_What you should do:_ Each record that follows should be repeated exactly, minus any images.

_Working data:_
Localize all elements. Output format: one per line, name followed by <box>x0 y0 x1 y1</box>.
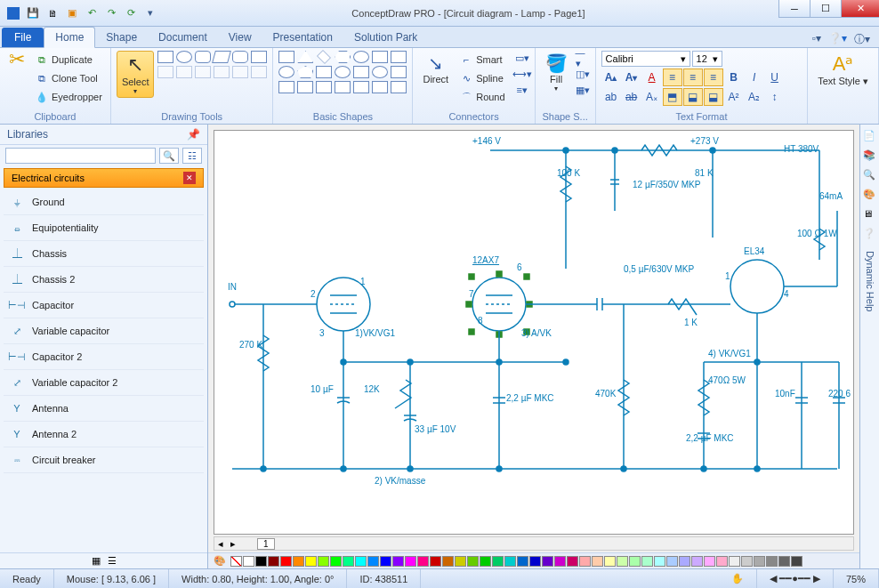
tab-presentation[interactable]: Presentation <box>262 28 343 47</box>
open-icon[interactable]: ▣ <box>64 5 80 21</box>
valign-bot-icon[interactable]: ⬓ <box>704 88 723 106</box>
tab-document[interactable]: Document <box>148 28 218 47</box>
color-swatch[interactable] <box>729 556 740 567</box>
shrink-font-icon[interactable]: A▾ <box>622 68 641 86</box>
library-header[interactable]: Electrical circuits✕ <box>4 168 204 188</box>
tab-shape[interactable]: Shape <box>95 28 148 47</box>
lib-item-equipotentiality[interactable]: ⏛Equipotentiality <box>4 215 204 241</box>
qat-more-icon[interactable]: ▾ <box>142 5 158 21</box>
library-search-input[interactable] <box>5 148 156 164</box>
color-swatch[interactable] <box>367 556 379 567</box>
color-swatch[interactable] <box>542 556 553 567</box>
direct-connector[interactable]: ↘Direct <box>418 51 453 86</box>
color-swatch[interactable] <box>355 556 367 567</box>
color-swatch[interactable] <box>405 556 416 567</box>
conn-opt-2[interactable]: ⟷▾ <box>515 67 529 81</box>
rs-help-icon[interactable]: ❔ <box>863 228 877 242</box>
status-pan-icon[interactable]: ✋ <box>719 569 757 588</box>
font-size-select[interactable]: 12▾ <box>692 51 722 67</box>
round-connector[interactable]: ⌒Round <box>456 88 507 106</box>
dynamic-help-label[interactable]: Dynamic Help <box>865 251 875 311</box>
color-swatch[interactable] <box>554 556 566 567</box>
save-icon[interactable]: 💾 <box>25 5 41 21</box>
italic-icon[interactable]: I <box>745 68 764 86</box>
pin-icon[interactable]: 📌 <box>187 128 200 141</box>
tab-view[interactable]: View <box>218 28 262 47</box>
bold-icon[interactable]: B <box>724 68 744 86</box>
color-swatch[interactable] <box>504 556 516 567</box>
color-swatch[interactable] <box>766 556 778 567</box>
ribbon-min-icon[interactable]: ▫▾ <box>812 32 821 47</box>
color-swatch[interactable] <box>268 556 279 567</box>
rs-icon-3[interactable]: 🔍 <box>863 169 877 183</box>
lib-item-antenna[interactable]: YAntenna <box>4 396 204 422</box>
tab-home[interactable]: Home <box>44 27 95 48</box>
color-swatch[interactable] <box>741 556 753 567</box>
sub-icon[interactable]: A₂ <box>745 88 764 106</box>
undo-icon[interactable]: ↶ <box>84 5 100 21</box>
color-swatch[interactable] <box>592 556 603 567</box>
canvas[interactable]: IN +146 V +273 V HT 380V 64mA 100 K 81 K… <box>214 130 854 535</box>
color-tool-icon[interactable]: 🎨 <box>214 555 226 567</box>
color-swatch[interactable] <box>305 556 317 567</box>
no-color-icon[interactable] <box>230 556 242 567</box>
color-swatch[interactable] <box>442 556 454 567</box>
rs-icon-5[interactable]: 🖥 <box>863 208 877 222</box>
color-swatch[interactable] <box>604 556 616 567</box>
hscroll[interactable]: ◂▸1 <box>214 536 854 551</box>
align-right-icon[interactable]: ≡ <box>704 68 723 86</box>
lib-item-var-capacitor[interactable]: ⤢Variable capacitor <box>4 318 204 344</box>
color-swatch[interactable] <box>467 556 479 567</box>
lib-close-icon[interactable]: ✕ <box>183 172 196 184</box>
color-swatch[interactable] <box>280 556 292 567</box>
color-swatch[interactable] <box>430 556 441 567</box>
conn-opt-3[interactable]: ≡▾ <box>515 83 529 97</box>
color-swatch[interactable] <box>778 556 790 567</box>
color-swatch[interactable] <box>293 556 304 567</box>
valign-mid-icon[interactable]: ⬓ <box>683 88 703 106</box>
drawing-shapes[interactable] <box>157 51 267 78</box>
select-tool[interactable]: ↖Select▾ <box>117 51 155 98</box>
color-swatch[interactable] <box>617 556 628 567</box>
color-swatch[interactable] <box>654 556 665 567</box>
grow-font-icon[interactable]: A▴ <box>601 68 621 86</box>
page-tab[interactable]: 1 <box>257 538 275 550</box>
valign-top-icon[interactable]: ⬒ <box>663 88 682 106</box>
spacing-icon[interactable]: ↕ <box>765 88 785 106</box>
duplicate-button[interactable]: ⧉Duplicate <box>32 51 105 68</box>
lib-item-capacitor[interactable]: ⊢⊣Capacitor <box>4 293 204 318</box>
file-tab[interactable]: File <box>2 28 44 47</box>
line-style-icon[interactable]: —▾ <box>576 51 590 65</box>
color-swatch[interactable] <box>679 556 690 567</box>
conn-opt-1[interactable]: ▭▾ <box>515 51 529 65</box>
shadow-icon[interactable]: ◫▾ <box>576 67 590 81</box>
color-swatch[interactable] <box>480 556 491 567</box>
color-swatch[interactable] <box>791 556 802 567</box>
text-style-button[interactable]: AᵃText Style ▾ <box>813 51 873 89</box>
lib-item-var-capacitor-2[interactable]: ⤢Variable capacitor 2 <box>4 370 204 396</box>
color-swatch[interactable] <box>380 556 391 567</box>
color-swatch[interactable] <box>343 556 354 567</box>
eyedropper-button[interactable]: 💧Eyedropper <box>32 88 105 106</box>
font-name-select[interactable]: Calibri▾ <box>601 51 690 67</box>
clone-tool-button[interactable]: ⧉Clone Tool <box>32 69 105 87</box>
underline-icon[interactable]: U <box>765 68 785 86</box>
color-swatch[interactable] <box>392 556 404 567</box>
color-swatch[interactable] <box>330 556 342 567</box>
rs-icon-1[interactable]: 📄 <box>863 130 877 144</box>
lib-item-chassis[interactable]: ⏊Chassis <box>4 241 204 267</box>
highlight-icon[interactable]: ab <box>601 88 621 106</box>
color-swatch[interactable] <box>417 556 429 567</box>
rs-icon-4[interactable]: 🎨 <box>863 189 877 203</box>
basic-shapes-grid[interactable] <box>278 51 407 93</box>
new-icon[interactable]: 🗎 <box>44 5 60 21</box>
smart-connector[interactable]: ⌐Smart <box>456 51 507 68</box>
color-swatch[interactable] <box>517 556 528 567</box>
refresh-icon[interactable]: ⟳ <box>123 5 139 21</box>
search-icon[interactable]: 🔍 <box>159 148 179 164</box>
status-zoom[interactable]: 75% <box>834 569 879 588</box>
color-swatch[interactable] <box>716 556 728 567</box>
help-icon[interactable]: ❔▾ <box>828 32 847 47</box>
color-swatch[interactable] <box>704 556 715 567</box>
arrange-icon[interactable]: ▦▾ <box>576 83 590 97</box>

_Answer section:_
Localize all elements. Output format: one per line, name followed by <box>x0 y0 x1 y1</box>.
tab-presentation[interactable]: Presentation <box>262 28 343 47</box>
open-icon[interactable]: ▣ <box>64 5 80 21</box>
valign-bot-icon[interactable]: ⬓ <box>704 88 723 106</box>
tab-document[interactable]: Document <box>148 28 218 47</box>
color-swatch[interactable] <box>729 556 740 567</box>
shrink-font-icon[interactable]: A▾ <box>622 68 641 86</box>
library-header[interactable]: Electrical circuits✕ <box>4 168 204 188</box>
tab-shape[interactable]: Shape <box>95 28 148 47</box>
lib-item-equipotentiality[interactable]: ⏛Equipotentiality <box>4 215 204 241</box>
qat-more-icon[interactable]: ▾ <box>142 5 158 21</box>
library-search-input[interactable] <box>5 148 156 164</box>
color-swatch[interactable] <box>367 556 379 567</box>
color-swatch[interactable] <box>542 556 553 567</box>
direct-connector[interactable]: ↘Direct <box>418 51 453 86</box>
color-swatch[interactable] <box>355 556 367 567</box>
color-swatch[interactable] <box>405 556 416 567</box>
conn-opt-2[interactable]: ⟷▾ <box>515 67 529 81</box>
rs-help-icon[interactable]: ❔ <box>863 228 877 242</box>
status-pan-icon[interactable]: ✋ <box>719 569 757 588</box>
font-size-select[interactable]: 12▾ <box>692 51 722 67</box>
round-connector[interactable]: ⌒Round <box>456 88 507 106</box>
dynamic-help-label[interactable]: Dynamic Help <box>865 251 875 311</box>
color-swatch[interactable] <box>554 556 566 567</box>
save-icon[interactable]: 💾 <box>25 5 41 21</box>
italic-icon[interactable]: I <box>745 68 764 86</box>
pin-icon[interactable]: 📌 <box>187 128 200 141</box>
tab-view[interactable]: View <box>218 28 262 47</box>
bold-icon[interactable]: B <box>724 68 744 86</box>
color-swatch[interactable] <box>504 556 516 567</box>
color-swatch[interactable] <box>766 556 778 567</box>
ribbon-min-icon[interactable]: ▫▾ <box>812 32 821 47</box>
color-swatch[interactable] <box>268 556 279 567</box>
rs-icon-3[interactable]: 🔍 <box>863 169 877 183</box>
lib-item-antenna[interactable]: YAntenna <box>4 396 204 422</box>
tab-home[interactable]: Home <box>44 27 95 48</box>
color-swatch[interactable] <box>741 556 753 567</box>
sub-icon[interactable]: A₂ <box>745 88 764 106</box>
undo-icon[interactable]: ↶ <box>84 5 100 21</box>
color-swatch[interactable] <box>592 556 603 567</box>
canvas[interactable]: IN +146 V +273 V HT 380V 64mA 100 K 81 K… <box>214 130 854 535</box>
color-tool-icon[interactable]: 🎨 <box>214 555 226 567</box>
color-swatch[interactable] <box>305 556 317 567</box>
no-color-icon[interactable] <box>230 556 242 567</box>
color-swatch[interactable] <box>442 556 454 567</box>
rs-icon-5[interactable]: 🖥 <box>863 208 877 222</box>
color-swatch[interactable] <box>604 556 616 567</box>
hscroll[interactable]: ◂▸1 <box>214 536 854 551</box>
align-right-icon[interactable]: ≡ <box>704 68 723 86</box>
lib-item-var-capacitor[interactable]: ⤢Variable capacitor <box>4 318 204 344</box>
color-swatch[interactable] <box>467 556 479 567</box>
lib-close-icon[interactable]: ✕ <box>183 172 196 184</box>
color-swatch[interactable] <box>280 556 292 567</box>
color-swatch[interactable] <box>430 556 441 567</box>
conn-opt-3[interactable]: ≡▾ <box>515 83 529 97</box>
color-swatch[interactable] <box>778 556 790 567</box>
color-swatch[interactable] <box>293 556 304 567</box>
valign-mid-icon[interactable]: ⬓ <box>683 88 703 106</box>
drawing-shapes[interactable] <box>157 51 267 78</box>
select-tool[interactable]: ↖Select▾ <box>117 51 155 98</box>
color-swatch[interactable] <box>617 556 628 567</box>
color-swatch[interactable] <box>654 556 665 567</box>
grow-font-icon[interactable]: A▴ <box>601 68 621 86</box>
page-tab[interactable]: 1 <box>257 538 275 550</box>
valign-top-icon[interactable]: ⬒ <box>663 88 682 106</box>
spacing-icon[interactable]: ↕ <box>765 88 785 106</box>
duplicate-button[interactable]: ⧉Duplicate <box>32 51 105 68</box>
lib-item-capacitor[interactable]: ⊢⊣Capacitor <box>4 293 204 318</box>
file-tab[interactable]: File <box>2 28 44 47</box>
line-style-icon[interactable]: —▾ <box>576 51 590 65</box>
color-swatch[interactable] <box>679 556 690 567</box>
conn-opt-1[interactable]: ▭▾ <box>515 51 529 65</box>
shadow-icon[interactable]: ◫▾ <box>576 67 590 81</box>
color-swatch[interactable] <box>480 556 491 567</box>
color-swatch[interactable] <box>791 556 802 567</box>
text-style-button[interactable]: AᵃText Style ▾ <box>813 51 873 89</box>
lib-item-var-capacitor-2[interactable]: ⤢Variable capacitor 2 <box>4 370 204 396</box>
color-swatch[interactable] <box>380 556 391 567</box>
color-swatch[interactable] <box>343 556 354 567</box>
eyedropper-button[interactable]: 💧Eyedropper <box>32 88 105 106</box>
font-name-select[interactable]: Calibri▾ <box>601 51 690 67</box>
clone-tool-button[interactable]: ⧉Clone Tool <box>32 69 105 87</box>
underline-icon[interactable]: U <box>765 68 785 86</box>
color-swatch[interactable] <box>392 556 404 567</box>
color-swatch[interactable] <box>330 556 342 567</box>
rs-icon-1[interactable]: 📄 <box>863 130 877 144</box>
lib-item-chassis[interactable]: ⏊Chassis <box>4 241 204 267</box>
highlight-icon[interactable]: ab <box>601 88 621 106</box>
color-swatch[interactable] <box>417 556 429 567</box>
rs-icon-4[interactable]: 🎨 <box>863 189 877 203</box>
basic-shapes-grid[interactable] <box>278 51 407 93</box>
new-icon[interactable]: 🗎 <box>44 5 60 21</box>
smart-connector[interactable]: ⌐Smart <box>456 51 507 68</box>
color-swatch[interactable] <box>517 556 528 567</box>
refresh-icon[interactable]: ⟳ <box>123 5 139 21</box>
search-icon[interactable]: 🔍 <box>159 148 179 164</box>
status-zoom[interactable]: 75% <box>834 569 879 588</box>
color-swatch[interactable] <box>716 556 728 567</box>
help-icon[interactable]: ❔▾ <box>828 32 847 47</box>
color-swatch[interactable] <box>704 556 715 567</box>
arrange-icon[interactable]: ▦▾ <box>576 83 590 97</box>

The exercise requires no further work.